Army veteran Micah Schulz returned from Iraq without a job despite having a college degree. No positions seemed to fit Schulz’s mentality. But the he discovered voice-over work, something that provided him a way to reconnect to civilian life. Warrior Voices is an organization that connects talent to businesses that need voice over work.
Some veterans returning from wartime deployment face difficulties readjusting to civilian life. Enter Warrior Voices, an organization devoted to seeking employment for veterans as voice actors in the private sector. This unique charity aims to give warriors a way to work through non-contact jobs that require no physical exertion.
The charity also provides equipment and training, free of charge, to interested veterans so they know what to do when they land a gig. A five-week academy helps veterans get a feel for the industry to possibly start a new career. Free equipment lets service members and their spouses practice at home. Some veterans see voice acting and voice-over work as a gateway to full-time opportunities, while others use it to gradually adjust back to civilian life. Many veterans love the independence that voice-over work gives them while earning money for each gig.
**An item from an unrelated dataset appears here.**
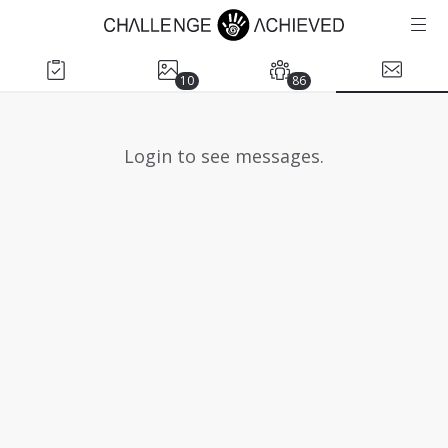
10
86
Login to see messages.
The charity, which is run by veterans, has seen its popularity skyrocket once people recognized the creative outlet the agency provides to returning troops. One part of the training for voice-over work includes emotional awareness, which helps veterans deal with the effects of PTSD.
After veterans go through training, Warrior Voices connects them to businesses that require services such as advertisement work, audiobook narration, and radio spots. Warrior Voices is just one of many non-profit groups that give hope to veterans returning home from war.